Three years ago, a talent manager in Los Angeles did something his peers thought was either visionary or insane. He stopped pursuing traditional artists — the singers chasing labels, the actors auditioning for pilots — and built an entire management company around creators whose primary performance space was TikTok Live.
His colleagues were polite about it. "Everyone thought I'd lost my mind," he says, sitting in an office that has since expanded from a single room to a full floor. "They'd say, 'Those aren't real artists. That's not real entertainment.' And I'd say, 'Tell that to the creator who just made $40,000 in a month from her living room.'"
The bet was based on a simple observation: the audiences on TikTok Live were exhibiting behavior that the traditional entertainment industry would kill for. They showed up every night. They spent money directly on the performers. They formed communities around individual creators that had the loyalty and intensity of fan bases that take traditional artists years to build.
What they didn't have was infrastructure. Most livestream creators were managing themselves — handling their own scheduling, their own brand deals, their own finances, their own mental health in a format that demands constant emotional availability. The burnout rate was enormous. Talented creators were flaming out not because they lacked audiences but because they lacked support.
That was the gap. "I realized I could do for livestream creators what traditional managers do for traditional artists — handle the business so they can focus on the performance. Except the business model was completely different, so I had to build the playbook from scratch."
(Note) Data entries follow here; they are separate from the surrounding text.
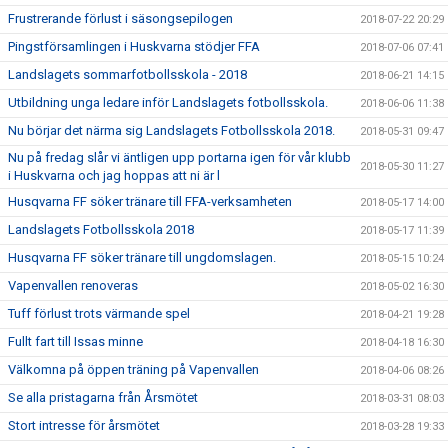
Frustrerande förlust i säsongsepilogen
2018-07-22 20:29
Pingstförsamlingen i Huskvarna stödjer FFA
2018-07-06 07:41
Landslagets sommarfotbollsskola - 2018
2018-06-21 14:15
Utbildning unga ledare inför Landslagets fotbollsskola.
2018-06-06 11:38
Nu börjar det närma sig Landslagets Fotbollsskola 2018.
2018-05-31 09:47
Nu på fredag slår vi äntligen upp portarna igen för vår klubb
2018-05-30 11:27
i Huskvarna och jag hoppas att ni är l
Husqvarna FF söker tränare till FFA-verksamheten
2018-05-17 14:00
Landslagets Fotbollsskola 2018
2018-05-17 11:39
Husqvarna FF söker tränare till ungdomslagen.
2018-05-15 10:24
Vapenvallen renoveras
2018-05-02 16:30
Tuff förlust trots värmande spel
2018-04-21 19:28
Fullt fart till Issas minne
2018-04-18 16:30
Välkomna på öppen träning på Vapenvallen
2018-04-06 08:26
Se alla pristagarna från Årsmötet
2018-03-31 08:03
Stort intresse för årsmötet
2018-03-28 19:33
The playbook he developed treats livestream creators as multi-platform entertainment properties. The livestream is the core product — the nightly performance that builds and maintains the audience. But the revenue and career development extend outward from there: brand partnerships, live events, merchandise, music releases, and increasingly, crossover opportunities into traditional entertainment that leverage the creator's existing audience.
The results have been striking. Several of his clients have transitioned from purely digital performers to headlining live events that sell out mid-size venues. One has a development deal for a television project. Two have released music that charted, driven entirely by their livestream audiences rather than radio or playlist placement.
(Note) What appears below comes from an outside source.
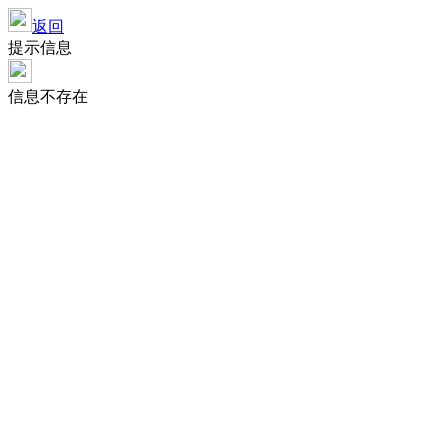
返回
提示信息
信息不存在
"The industry is finally paying attention," he says. "Labels are calling me. Agencies are calling me. The same people who said livestream wasn't real entertainment are now asking me how to get into the space."
The irony isn't lost on him. But he's not interested in vindication. He's interested in the next phase: building a management infrastructure that can support livestream talent at scale, with the same kind of career development, mental health support, and long-term strategic planning that traditional entertainment management has refined over decades.
"These creators are doing something unprecedented," he says. "They're performing live, unscripted, for hours at a time, building real relationships with real audiences. That's harder than most things in entertainment. They deserve management that takes it seriously."